A US Central Command spokesman said coalition aircraft have been threatened or fired on “thousands of times” in the last decade but have only retaliated about 500 times. During the five-year period ending in December 2002, coalition forces responded an average of about three to five times per month.
Not counted in those statistics is Operation Desert Fox, a four-day operation in December 1998 intended to punish Iraq for its expulsion of UN arms inspectors. The raid focused on places where Iraq was suspected of developing, making, or hiding weapons of mass destruction, as well as air defenses, communications nodes, Republican Guard facilities, airfields, and an oil field at Basra, believed to be illegally exporting oil. It was after Desert Fox that the rules of engagement for the no-fly zones expanded to include any threatening capability of Iraq’s, not just those that had directly threatened patrol aircraft.

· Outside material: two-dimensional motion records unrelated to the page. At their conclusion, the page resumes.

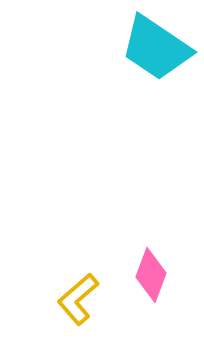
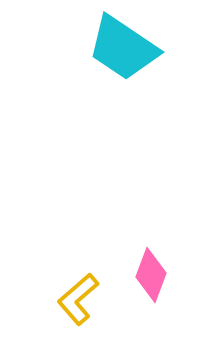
cyan trapezoid: moved 33 px left
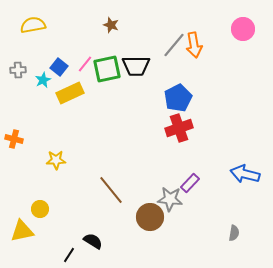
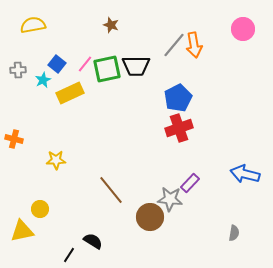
blue square: moved 2 px left, 3 px up
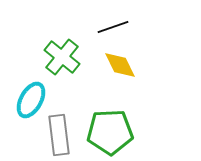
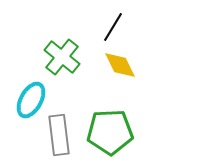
black line: rotated 40 degrees counterclockwise
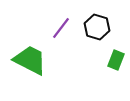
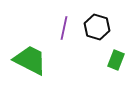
purple line: moved 3 px right; rotated 25 degrees counterclockwise
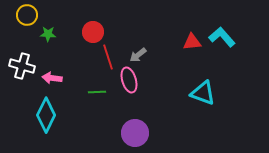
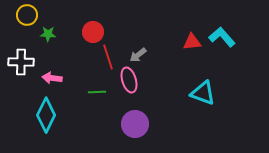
white cross: moved 1 px left, 4 px up; rotated 15 degrees counterclockwise
purple circle: moved 9 px up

Due partly to its larger area, and partly because of the location of sensitive Iraqi sites, Southern Watch has typically seen much more activity than its Northern counterpart. Over the three-year period ending in 2001, Southern Watch logged more than 1,200 provocations and responded about 125 times. By contrast, Northern Watch logged only about 400 violations but mounted 161 responses.
As the rhetoric between the Bush Administration and Iraq heated up in 2002, so did the number of provocations and responses. In 2002, “Iraq fired at coalition aircraft nearly 500 times,” a CENTCOM spokesman reported. About 90 retaliation missions were flown in response.
This official added that since the approval, on Nov. 8, 2002, of UN Resolution 114, which governs Iraq’s disclosure of weapons of mass destruction, Iraq fired on coalition aircraft on 32 of the first 47 flying days.